This plan would expand the current commuter train service from downtown San José to San Pedro, Pavas, San Antonio de Belén and downtown Heredia.

In the case of Cartago all that remains is to plan out the work schedule, according to Miguel Carabaguiaz, president of INCOFER.

Once Cartago and Alajuela are completed, Carabaguiaz said the INCOFER will start to work on train service to Puntarenas on the Pacific coast and Limón on the Caribbean side.

History
Geographically, Costa Rica in the west it reaches the Pacific ocean, and in the east the Caribbean ocean. Therefore it was logical that the railway be connected with these oceans.

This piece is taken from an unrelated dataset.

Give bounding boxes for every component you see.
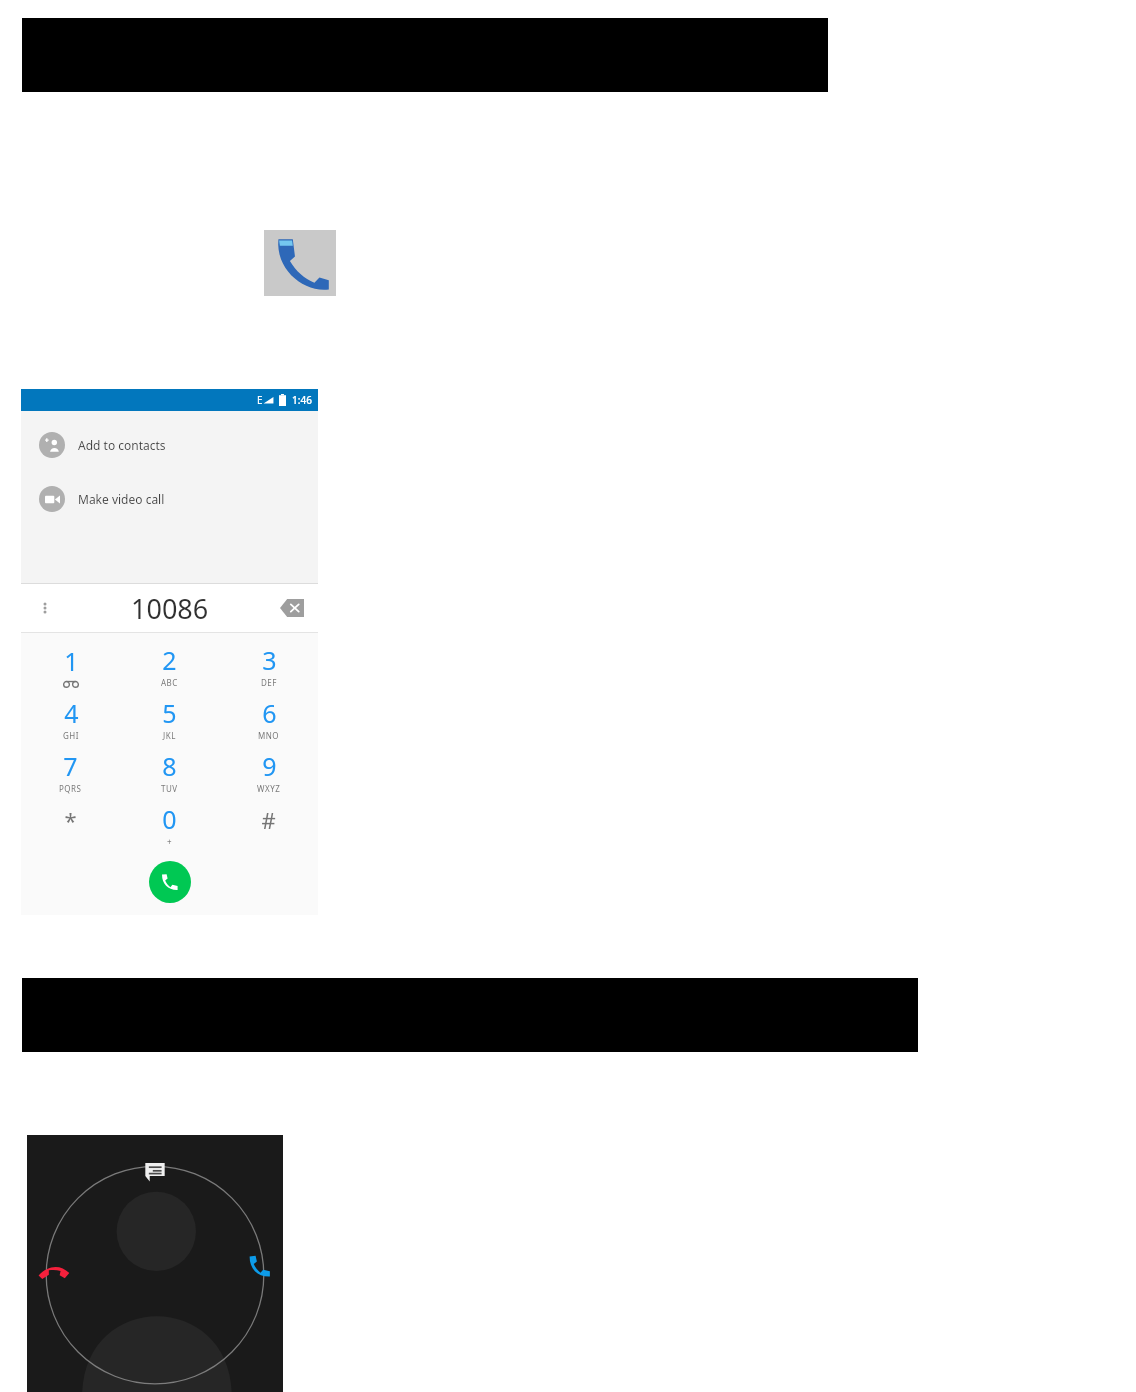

In 1871, a contract was given for construction of a railroad from Alajuela to Puerto Limón on the Caribbean coast passing through San José, under the government of General Tomás Guardia Gutiérrez. The construction from Alajuela to San José was finished in the beginning of 1873 and later continued until Cartago.

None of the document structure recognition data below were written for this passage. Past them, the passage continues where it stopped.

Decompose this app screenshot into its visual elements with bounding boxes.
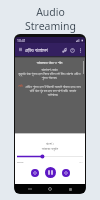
button[interactable]: Home — [47, 186, 53, 192]
staticText: বাংলাদেশ বেতার মুহূর্তের খবর শুনতে হলে ন… — [18, 67, 81, 80]
staticText: আজকের খবর ও গান — [18, 60, 81, 65]
button[interactable]: Navigation menu — [17, 46, 24, 53]
button[interactable]: Pause — [45, 167, 56, 178]
staticText: রেডিও শুনতে হলে ইন্টারনেট সংযোগ থাকতে হব… — [25, 84, 81, 97]
staticText: বাংলা ১ — [17, 141, 83, 146]
button[interactable]: More options — [76, 46, 84, 54]
staticText: Streaming — [25, 19, 76, 33]
button[interactable]: Forward — [62, 169, 70, 177]
staticText: আজকের অনুষ্ঠান — [17, 147, 83, 151]
button[interactable]: Back — [27, 186, 33, 192]
staticText: --:-- — [79, 160, 83, 163]
button[interactable]: Recent apps — [67, 186, 73, 192]
staticText: Audio — [36, 5, 65, 19]
button[interactable]: Refresh — [68, 46, 76, 54]
staticText: 10:41 — [17, 38, 26, 43]
staticText: নোটঃ — [18, 84, 24, 87]
staticText: 00:05 — [17, 160, 24, 163]
button[interactable]: Music — [60, 46, 68, 54]
button[interactable]: Rewind — [31, 169, 39, 177]
staticText: রেডিও বাংলাদেশ — [25, 47, 48, 53]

Necessary materials and equipment were brought in from Puntarenas to Alajuela by oxen pulled carts. Due to shortage of finance and natural difficulties (especially around Río Sucio), the completion of the following sections was delayed. The whole line to Limón started operations on December 7, 1890.

A contract for building the Pacific railroad was signed in 1897. Again, the enterprise faced natural, financial, and political difficulties. The Pacific Railroad was officially inaugurated on July 23, 1910 when the first engine Maria Cecilia departed from Puntarenas to San José with passengers and cargo. (from Tico Train history)

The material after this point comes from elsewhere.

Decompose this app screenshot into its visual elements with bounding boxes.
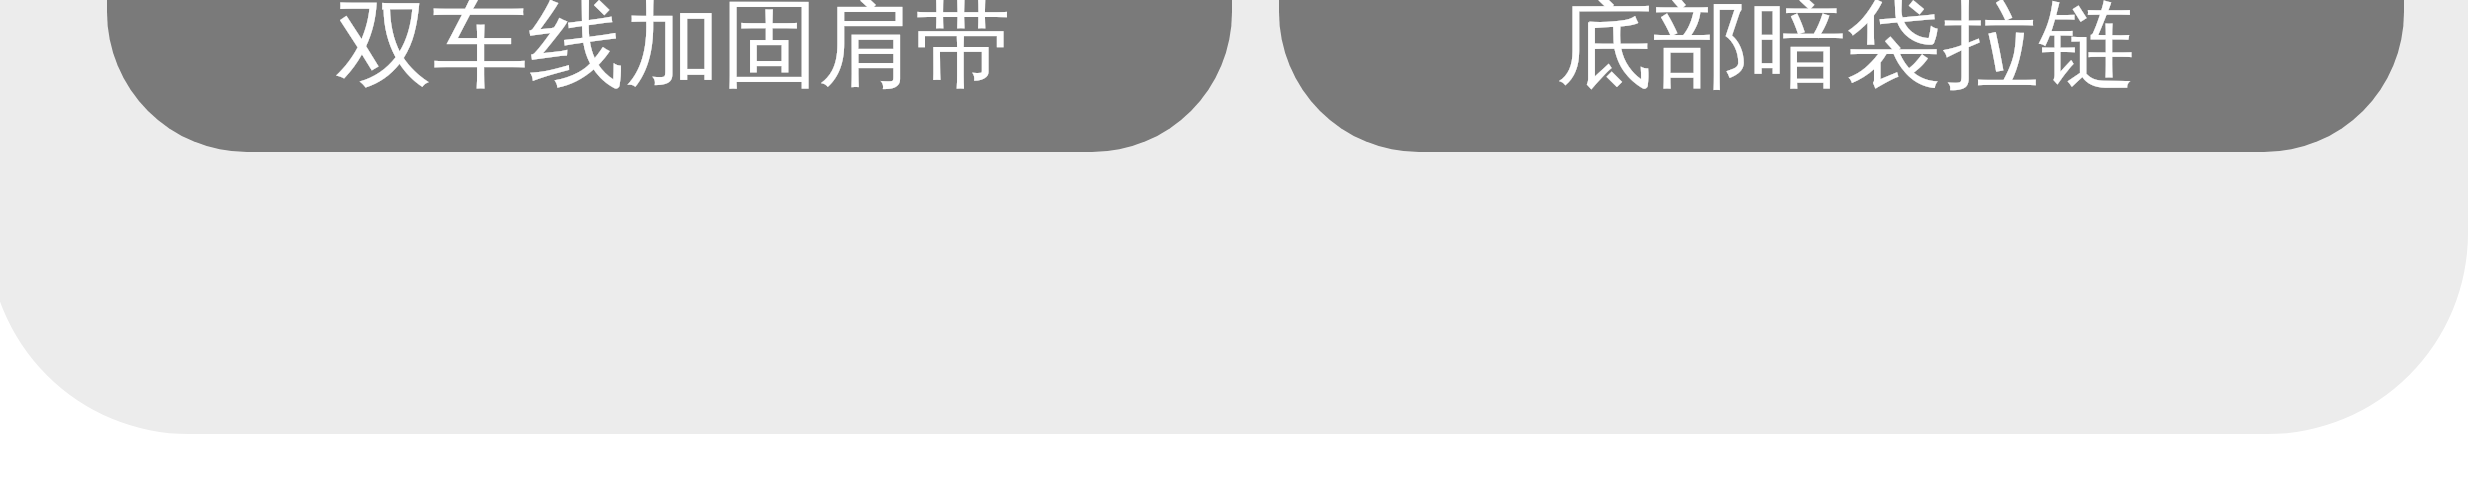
button[interactable]: 底部暗袋拉链 <box>1279 0 2404 152</box>
button[interactable]: 双车线加固肩带 <box>107 0 1232 152</box>
staticText: 双车线加固肩带 <box>335 0 1012 106</box>
staticText: 底部暗袋拉链 <box>1556 0 2136 106</box>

According to Encyclopædia Britannica 1911, the transcontinental railway from Limon to Puntarenas was begun in 1871, and formed the nucleus of a system intended ultimately to connect all the fertile parts of the country, and to join the railways of Nicaragua and Panama. It skirted the Atlantic coast as far as the small port of Matina; thence it passed inland to Reventazón River, and bifurcated to cross the northern mountains; one branch going north of Irazú, while the other traversed the Ochomogo Pass. At San José these lines reunited, and the railway continued to Alajuela, the small Pacific port of Tivives, and Puntarenas. The railways were owned partly by the state, partly by the Costa Rica railway company, which, in 1904, arranged to build several branch lines through the banana districts of the Atlantic littoral.

In 1926, a decision was made to electrify the lines. First electric train ran from San José to Puntarenas on April 8, 1930.
The railroad network was damaged during an earthquake in 1991 and operation suspended in 1995. Since 2000, the state railroad authority (INCOFER) has been working to resume and popularize rail transport again.